Abstract

The “New Variant Famine” hypothesis proposed that AIDS offers a major challenge to food security in this part of Africa by impairing the functioning of traditional support systems, leading to the collapse of “social immunity”. This study explores the changing perceptions of HIV and AIDS and peoples' responses to its impact by eliciting life history narratives of 30 respondents in Northern Malawi. We classified respondents by means of gender, livelihood systems and AIDS impact levels.

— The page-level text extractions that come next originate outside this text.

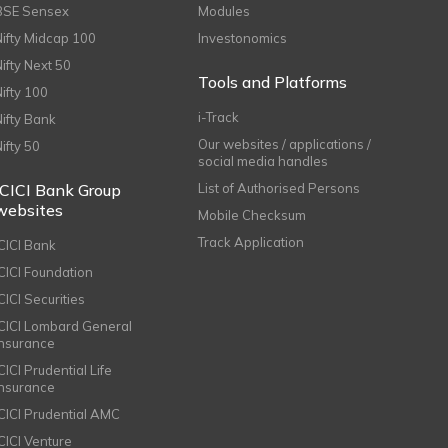
BSE Sensex
Modules
Nifty Midcap 100
Investonomics
Nifty Next 50
Tools and Platforms
Nifty 100
i-Track
Nifty Bank
Our websites / applications /
Nifty 50
social media handles
ICICI Bank Group
List of Authorised Persons
websites
Mobile Checksum
Track Application
ICICI Bank
ICICI Foundation
CICI Securities
ICICI Lombard General
Insurance
CICI Prudential Life
Insurance
ICICI Prudential AMC
ICICI Venture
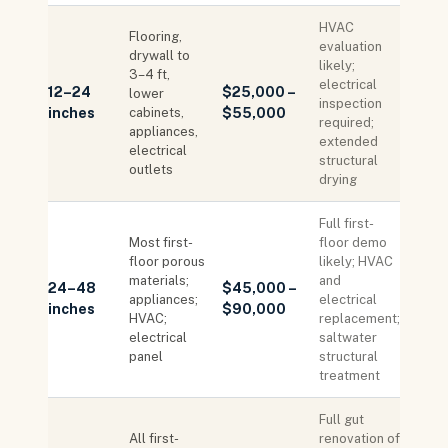
HVAC
Flooring,
evaluation
drywall to
likely;
3–4 ft,
electrical
12–24
$25,000 –
lower
inspection
inches
cabinets,
$55,000
required;
appliances,
extended
electrical
structural
outlets
drying
Full first-
Most first-
floor demo
floor porous
likely; HVAC
materials;
and
24–48
$45,000 –
appliances;
electrical
inches
$90,000
HVAC;
replacement;
electrical
saltwater
panel
structural
treatment
Full gut
All first-
renovation of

Respondents reported a range of critical events, recorded in the life histories, that threatened their “social immunity”, including deaths, sicknesses, migration, marriages and divorces, and dropping out of school; i.e., a greater range of risks than AIDS alone, that need to be recognised in HIV and AIDS programming. For the respondents who were classified as “AIDS-affected”, learning about their seropositive status was found to be an important, and in some cases a positive, turning point in their lives in terms of behavioural changes, such as joining support groups and opening up to discussion of the implications of their status. The emerging social organisations could re-create social capacity and check the downward spiral proposed by the “New Variant Famine” hypothesis. To promote this shift and to confer a higher level of “social immunity”, investments in expanding access to voluntary counselling and testing and antiretroviral therapy services, and assistance to community-based organisations would be essential.